**Extracted records**.

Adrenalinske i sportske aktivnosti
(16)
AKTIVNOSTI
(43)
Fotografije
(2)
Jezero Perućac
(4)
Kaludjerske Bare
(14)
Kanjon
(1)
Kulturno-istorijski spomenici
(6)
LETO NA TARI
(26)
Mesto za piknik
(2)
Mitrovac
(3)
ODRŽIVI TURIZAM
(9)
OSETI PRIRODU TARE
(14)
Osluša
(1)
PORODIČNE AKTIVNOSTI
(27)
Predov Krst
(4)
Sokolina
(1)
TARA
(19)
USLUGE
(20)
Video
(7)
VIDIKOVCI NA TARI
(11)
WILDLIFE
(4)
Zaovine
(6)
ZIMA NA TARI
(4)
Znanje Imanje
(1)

---

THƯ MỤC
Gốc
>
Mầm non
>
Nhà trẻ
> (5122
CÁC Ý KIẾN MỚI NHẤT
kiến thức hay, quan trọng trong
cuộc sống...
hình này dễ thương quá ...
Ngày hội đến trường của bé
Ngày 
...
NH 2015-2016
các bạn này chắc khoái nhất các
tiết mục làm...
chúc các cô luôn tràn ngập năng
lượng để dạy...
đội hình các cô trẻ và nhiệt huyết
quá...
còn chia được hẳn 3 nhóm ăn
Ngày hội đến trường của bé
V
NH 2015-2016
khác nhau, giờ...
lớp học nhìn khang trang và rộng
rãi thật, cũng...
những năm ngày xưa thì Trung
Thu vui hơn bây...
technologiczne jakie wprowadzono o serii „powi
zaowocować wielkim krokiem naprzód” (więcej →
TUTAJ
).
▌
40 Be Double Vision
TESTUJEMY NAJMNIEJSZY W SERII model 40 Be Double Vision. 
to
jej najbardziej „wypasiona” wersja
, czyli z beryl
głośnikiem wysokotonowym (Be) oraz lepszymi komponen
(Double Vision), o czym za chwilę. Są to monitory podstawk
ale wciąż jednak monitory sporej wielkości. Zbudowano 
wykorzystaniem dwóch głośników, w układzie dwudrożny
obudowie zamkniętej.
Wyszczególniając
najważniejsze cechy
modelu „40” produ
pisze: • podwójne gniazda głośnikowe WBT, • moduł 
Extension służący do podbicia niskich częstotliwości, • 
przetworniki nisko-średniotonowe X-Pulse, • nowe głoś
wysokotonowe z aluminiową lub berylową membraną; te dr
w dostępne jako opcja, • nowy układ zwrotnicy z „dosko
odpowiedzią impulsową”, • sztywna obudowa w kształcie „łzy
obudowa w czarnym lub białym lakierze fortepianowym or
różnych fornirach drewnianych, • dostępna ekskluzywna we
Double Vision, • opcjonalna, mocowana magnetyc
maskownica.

**Your assignment**. Lines of the listing above that contain the word "Double" must all be copied.

**Output for this exercise**.
40 Be Double Vision
TESTUJEMY NAJMNIEJSZY W SERII model 40 Be Double Vision. 
(Double Vision), o czym za chwilę. Są to monitory podstawk
Double Vision, • opcjonalna, mocowana magnetyc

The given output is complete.